AfD-Anhänger ohne Berührungsängste

Trotz der mehr oder minder offenen extrem rechten Kennzeichen machen Teilnehmer aus dem bürgerlichen Spektrum noch etwa die Hälfte der Kundgebung aus. Auch die AfD ist jeweils mit einigen Personen vertreten. Letzten Montag gesellte sich Stadtrat Leopold Till zu den Protestierenden. Eine andere Stadträtin soll die Veranstaltung in den Reihen der Schaulustigen verfolgt haben.

AfD-naher Teilnehmer mit derben Botschaften – 22.Juni 2020

Regelmäßig nahm ein Mann teil, der durch ein Selfie mit der AfD-Fraktionsvorsitzenden Katrin Ebner-Steiner etwas Bekanntheit erlangte, bei dem er einen gelben Stern mit Bezug zum Impfthema trug.
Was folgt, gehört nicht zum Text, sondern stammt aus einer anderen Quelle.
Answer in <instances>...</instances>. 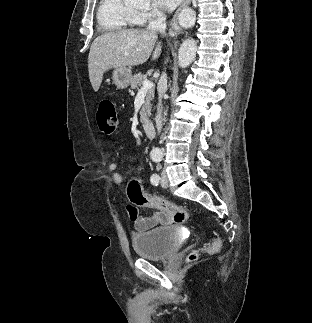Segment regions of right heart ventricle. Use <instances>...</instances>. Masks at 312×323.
<instances>
[{"mask_svg": "<svg viewBox=\"0 0 312 323\" xmlns=\"http://www.w3.org/2000/svg\"><path fill=\"white\" fill-rule=\"evenodd\" d=\"M143 17L132 5H123L122 0H100L93 13L100 29H129V25H139Z\"/></svg>", "mask_w": 312, "mask_h": 323, "instance_id": "obj_1", "label": "right heart ventricle"}]
</instances>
Für seine durchaus derben Botschaften wie „Wir begrüßen die DDR 2.0 und die neue Diktatur“ oder „Ein Affe würde niemals dem dümmsten der Sippe die Führung übergeben“ nutzte er alte AfD-Plakate. Ebenso nahm die jugendliche AfD-Anhängerin teil, die das viel diskutierte Selfie in den sozialen Medien verbreitet hatte.

Für den kommenden Montag ist wieder eine Veranstaltung geplant.